Celebrating Women in Construction

We recently spoke to Oi Ki Cheung, a project engineer passionate about encouraging more young people into the sector.

Oi Ki Cheung is just where she wants to be – a Network Rail project engineer on Crossrail, the £16 billion, 73 mile rail project linking Maidenhead in Berkshire with Shenfield, Essex when it opens in 2019, via six Central London Underground stations on the way. It’s Europe’s largest infrastructure project, and Oi Ki is a civil engineer on the new dive under (or underpass) at Acton Freight Yard, an important section of Crossrail West.

As a young girl growing up in Hong Kong, the 33-year-old Loughborough University civil engineering graduate was thrilled by the Island’s extraordinary network of bridges and tunnels. “If you think Spaghetti Junction is complicated, you should see what Hong Kong is like,” she says admiringly.

Out in Hong Kong, she grasped early in life how civil engineering underpinned all human society, and it made her career choice very easy when she came to Leicester over 20 years ago to start secondary school. Gifted at maths and sciences, she just had to be a civil engineer. And it’s clear that the bigger the engineering challenge, the more Oi Ki wants to be at the heart of the solution.

“I do have a genuine passion for civil engineering; I’ve always been hooked on bridges. And I think I’m like most civil engineers – we really want to help improve society. People’s quality of life rests on what we do as a profession.”

Oi Ki is keen to share her passion with young people who know little of the profession. “Since I began working, I’ve always put my hand up whenever people have been needed to go into schools and colleges to talk about civil engineering and the industry.”

It was that deep, genuine enthusiasm that shone through recently when Construction Youth Trust asked Network Rail if they could show 25 Budding Brunels students round the Crossrail project.  Oi Ki volunteered to organize a day’s on-site activities for the youngsters and showed them what a major civils project was all about. “I planned the day to be as informative and exciting as possible. It made me very proud when one of them said, ‘On behalf of all of us, we’ve really enjoyed it. Thank you’.”
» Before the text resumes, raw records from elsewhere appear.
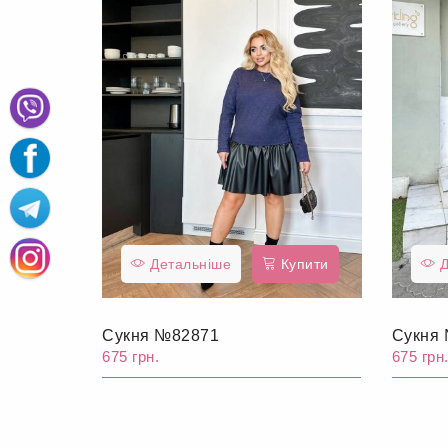
Детальніше
Купити
Д
Сукня №82871
Сукня
675 грн.
675 грн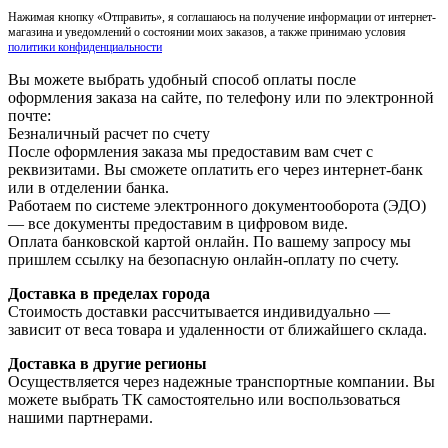
Нажимая кнопку «Отправить», я соглашаюсь на получение информации от интернет-
магазина и уведомлений о состоянии моих заказов, а также принимаю условия
политики конфиденциальности
Вы можете выбрать удобный способ оплаты после
оформления заказа на сайте, по телефону или по электронной
почте:
Безналичный расчет по счету
После оформления заказа мы предоставим вам счет с
реквизитами. Вы сможете оплатить его через интернет-банк
или в отделении банка.
Работаем по системе электронного документооборота (ЭДО)
— все документы предоставим в цифровом виде.
Оплата банковской картой онлайн. По вашему запросу мы
пришлем ссылку на безопасную онлайн-оплату по счету.
Доставка в пределах города
Стоимость доставки рассчитывается индивидуально —
зависит от веса товара и удаленности от ближайшего склада.
Доставка в другие регионы
Осуществляется через надежные транспортные компании. Вы
можете выбрать ТК самостоятельно или воспользоваться
нашими партнерами.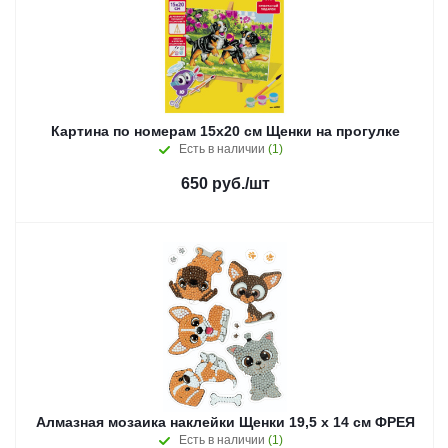
Картина по номерам 15х20 см Щенки на прогулке
Есть в наличии
(1)
650
руб.
/шт
Алмазная мозаика наклейки Щенки 19,5 х 14 см ФРЕЯ
Есть в наличии
(1)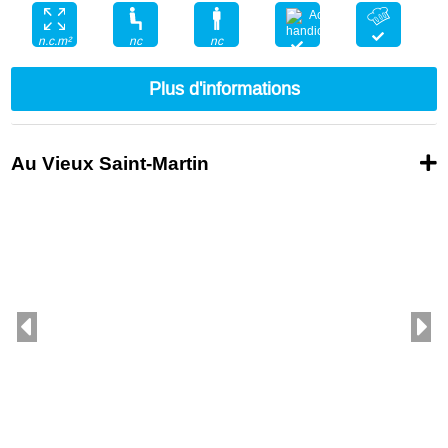
nc
nc
n.c.m²
Plus d'informations
Au Vieux Saint-Martin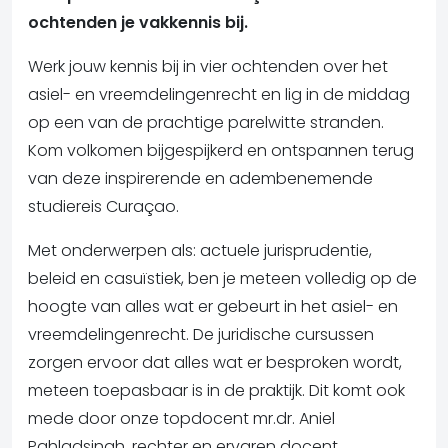
ochtenden je vakkennis bij.
Werk jouw kennis bij in vier ochtenden over het
asiel- en vreemdelingenrecht en lig in de middag
op een van de prachtige parelwitte stranden.
Kom volkomen bijgespijkerd en ontspannen terug
van deze inspirerende en adembenemende
studiereis Curaçao.
Met onderwerpen als: actuele jurisprudentie,
beleid en casuïstiek, ben je meteen volledig op de
hoogte van alles wat er gebeurt in het asiel- en
vreemdelingenrecht. De juridische cursussen
zorgen ervoor dat alles wat er besproken wordt,
meteen toepasbaar is in de praktijk. Dit komt ook
mede door onze topdocent mr.dr. Aniel
Pahladsingh, rechter en ervaren docent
Oi Ki’s been with Network Rail, working on Crossrail, for the past two and a quarter years. After graduating, she had spent a year with Babcock Rail before finding her true vocation with Mott MacDonald, the British multi-disciplinary consultancy. There she had five very happy and stimulating years working mainly on bridge design and assessments.

“The training and help they gave me was fantastic. There were lots of passionate and experienced engineers there who helped my development tremendously.”

Like most women in construction, she’s encountered some unthinking chauvinistic attitudes along the way. “It’s definitely a male dominated world, and sometimes you do get some odd comments from men.

“You just have to stand up for yourself. I explain why it’s not ok to make comments like that. You can only educate them. And most people, when you explain, understand and respect you.

“I think things are changing, as more women come into construction. And there are definitely more young women around these days. I’ve met more female graduates than when I started.”

For things to really change in the industry, Oi Ki believes it’s crucial to influence girls far earlier in their education than currently happens.

“I’ve visited lots of schools because I’m very keen to be a kind of role model for young women and get more of them to join construction. But if we want to attract more women, we have to start earlier than 6th form: they already know then what they might do. Very rarely did I meet a girl who wanted to do engineering at that stage. It was often too late – they were set on things like psychology or child care careers.”

In Asia, she explains, so many more females do engineering. “It’s not something seen as an alternative career.”

The key is being into maths and sciences – the fundamental disciplines of civil engineering – at which Asian youngsters lead the world. “We don’t teach young kids to get into these subjects in the UK. It’s not interactive enough. People get put off too early. They say ‘My maths is not good enough’ and give up. If we’re going to get better at these subjects, it’s all down to the way we teach.”

Oi Ki’s advice to anyone thinking about a civil engineering career? “Just be confident. If you’re at all interested, look into it. It’s an intellectual challenge – there’s a lot of thinking involved. It’s really not about getting dirty on site!”

Favourite structures:

Tsing Ma Bridge (9th longest suspension bridge in the world), a key infrastructure component leading out to the airport, built in the early 1990s, and designed by Mott MacDonald.

The Boston Underground system – a massively complex system built and added to over many years to ease chronic congestion in the Massachusetts capital.